On December 1st, my family and I ventured north to the city of Bendigo, a 2 hour journey by car. The area was settled by Europeans in 1840, establishing vast sheep runs. The settlement didn’t take off until 1851 when two women struck gold in ‘The Rocks’ area. Many Chinese people were attracted to Bendigo goldfields and as such established a large Chinatown. During the 1870s, the small mining town evolved into a wealthy city, it’s population reaching 34,089 by 1891. Today, the population is around 90,000 and over 22 million ounces of gold has been extracted from the gold mines.
As we drove north along the A300 highway under overcast clouds, the countryside was once again a collection of green hills, grasslands, and dense forests. It rained several times but the sun finally decided to come out when we reached the town of Castlemaine, the halfway town between Ballarat & Bendigo. Here we took a break from the road and visited the Buda Historic Home and Garden.

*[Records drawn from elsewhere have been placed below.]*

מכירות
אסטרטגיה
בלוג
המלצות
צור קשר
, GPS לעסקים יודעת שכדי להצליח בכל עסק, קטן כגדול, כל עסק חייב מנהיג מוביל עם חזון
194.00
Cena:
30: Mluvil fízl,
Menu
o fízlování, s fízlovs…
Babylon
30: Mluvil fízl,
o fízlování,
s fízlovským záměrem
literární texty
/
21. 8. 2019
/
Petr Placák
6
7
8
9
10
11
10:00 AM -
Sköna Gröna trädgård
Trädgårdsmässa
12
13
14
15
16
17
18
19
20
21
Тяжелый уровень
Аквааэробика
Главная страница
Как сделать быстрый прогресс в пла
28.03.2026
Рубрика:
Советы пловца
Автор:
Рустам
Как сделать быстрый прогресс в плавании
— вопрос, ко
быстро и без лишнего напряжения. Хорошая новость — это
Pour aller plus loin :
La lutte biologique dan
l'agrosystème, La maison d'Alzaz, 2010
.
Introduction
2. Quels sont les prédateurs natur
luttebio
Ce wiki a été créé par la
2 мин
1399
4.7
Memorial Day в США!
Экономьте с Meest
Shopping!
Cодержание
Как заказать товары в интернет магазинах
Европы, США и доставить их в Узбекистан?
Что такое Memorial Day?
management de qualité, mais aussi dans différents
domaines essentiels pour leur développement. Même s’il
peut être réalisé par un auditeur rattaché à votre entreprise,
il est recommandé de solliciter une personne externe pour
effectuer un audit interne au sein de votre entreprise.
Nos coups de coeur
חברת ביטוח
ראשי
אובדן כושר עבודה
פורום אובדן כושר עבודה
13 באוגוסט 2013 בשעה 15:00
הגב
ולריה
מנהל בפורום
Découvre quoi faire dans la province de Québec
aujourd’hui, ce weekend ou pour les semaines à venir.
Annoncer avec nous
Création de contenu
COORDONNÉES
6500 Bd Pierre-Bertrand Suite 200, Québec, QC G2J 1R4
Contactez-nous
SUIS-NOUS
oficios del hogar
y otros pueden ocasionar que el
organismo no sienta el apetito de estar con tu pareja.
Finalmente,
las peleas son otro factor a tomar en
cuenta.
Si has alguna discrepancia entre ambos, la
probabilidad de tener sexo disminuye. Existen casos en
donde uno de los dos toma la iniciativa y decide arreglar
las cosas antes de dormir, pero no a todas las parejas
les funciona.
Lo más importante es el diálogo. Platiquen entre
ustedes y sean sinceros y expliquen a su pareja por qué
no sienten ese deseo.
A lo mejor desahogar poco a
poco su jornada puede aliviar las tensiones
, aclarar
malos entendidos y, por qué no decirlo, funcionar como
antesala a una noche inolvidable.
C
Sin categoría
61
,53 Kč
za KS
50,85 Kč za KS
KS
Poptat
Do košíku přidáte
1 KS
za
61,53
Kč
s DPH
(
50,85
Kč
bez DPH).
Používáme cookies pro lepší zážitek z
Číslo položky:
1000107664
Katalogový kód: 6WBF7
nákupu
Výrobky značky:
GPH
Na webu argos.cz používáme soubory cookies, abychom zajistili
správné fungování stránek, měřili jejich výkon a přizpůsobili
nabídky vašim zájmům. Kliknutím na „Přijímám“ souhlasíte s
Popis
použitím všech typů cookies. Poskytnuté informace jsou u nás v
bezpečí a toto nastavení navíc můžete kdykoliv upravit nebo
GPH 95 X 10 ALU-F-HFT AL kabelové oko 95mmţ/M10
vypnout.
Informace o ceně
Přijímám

The home is an authentic house and garden surviving from the Gold Rush era. The house was built in 1861 and was occupied by silversmith Ernest Leviny and his family for a period of 118 years (1863-1981). Ernest & his wife had 10 children, 4 sons & 6 daughters, between 1865 & 1883. Two of their sons died before turning five, and another served in the Boer War before settling in South Africa. Only one of the daughters, Ilma, married and lived in a separate residence in Castlemaine. The other five daughters spent most of their lives at Buda house, becoming experts in a form of art or craft, such as, embroidering, smocking, woodcarving, photography, and metal & enamel work. Many of their works are displayed throughout the large residence.
At the time of our arrival, the main entrance of the house was being repaired because of a car accident, meaning we had to enter through one of the side doors. After paying $10 each, we were given a brochure about the residence and blue slippers to put over our shoes. You’re not allowed to touch the original furniture nor the art works and I can see why; they’re over a century old! Because of the age of the house, the floor squeaks with every step you take.
Buda house also boats one of the largest private Victorian styled gardens in the area. There are plenty of paths to walk down on, and plants to see. The garden is large enough to host private events such as weddings, family reunions, anniversaries, and seminars.
We continued our journey to Bendigo after spending around 90 minutes at Buda House. The sun receded behind the clouds and again we were greeted by grey overcast clouds as we drove into the city centre. By this time, our stomachs were rumbling with hunger so my brother parked our rental car across from the modern looking Bendigo Bank building and we set off on foot, looking for a place to eat. The restaurant we chose was Nando’s which specialized in Portuguese Peri-Peri Chicken. I recommended the restaurant because I had tried it when I was in Melbourne and I was impressed by the quality of food. The franchise is a cross between fast food and a please-wait-to-be-seated restaurant.
We secured a table for four and I helped my mother in placing our order. We ordered a full chicken with fries. My father & I had beer whereas my brother had coke and my mom had mineral water. Plates, cups, utensils, and condiments are the customer’s responsibility to get. Because my mother had mentioned to the manager that this was her first time at Nando’s, he decided to give us an extra half chicken for free. Judging from the faces of my parents and brother, they really enjoyed the meal and thanked me for making the recommendation.
With our stomachs satisfied, we walked towards the centre of town, stopping by a military surplus store to look at the merchandise. Well, actually I was the only one looking at the merchandise. After 10 minutes of looking around, I decided to buy a green army t-shirt with the words Boot Camp on the front. We continued walking along the McInvor Highway photographing: the statues of Queen Elizabeth & George Lansell; the Soldiers Memorial Institute, the Post Office, and a hotel built with Victorian styled architecture.
Our final destination of the day was the Golden Dragon Museum, devoted to presenting Bendigo’s Chinese heritage, starting from the days of the gold rush. With its walls, the museum’s collection includes: Chinese arts & crafts, photographs, paintings, mannequins, furniture, and Sun Loong, the longest imperial dragon in the world (100 metres). Guided tours are offered and I have to say they’re quite detailed considering my mother got a personal tour of the museum by the owner/manager who just loved to talk.
Beside the museum one can also explore the Yi Yuan Gardens, Kuan Yi Temple, and the Pagoda. The Yi Yuan Gardens is an enclosed space, filled with decorative pavilions, elaborate art murals, ponds with hundreds of fish, plants, and fountains. The Kuan Yi Temple is devoted to the Kuan Yi, the Goddess of Mercy, the most popular goddess associated with Buddhism. Since we were the only ones visiting the gardens and the temple, the atmosphere was quite tranquil.
After the museum closed, we stopped by a café because my parents wanted to drink cappuccinos to stay awake for the ride back to Ballarat. While my brother drove along the A300 in the opposite direction, the overcast clouds began to break apart, letting rays of sunlight touch the ground below.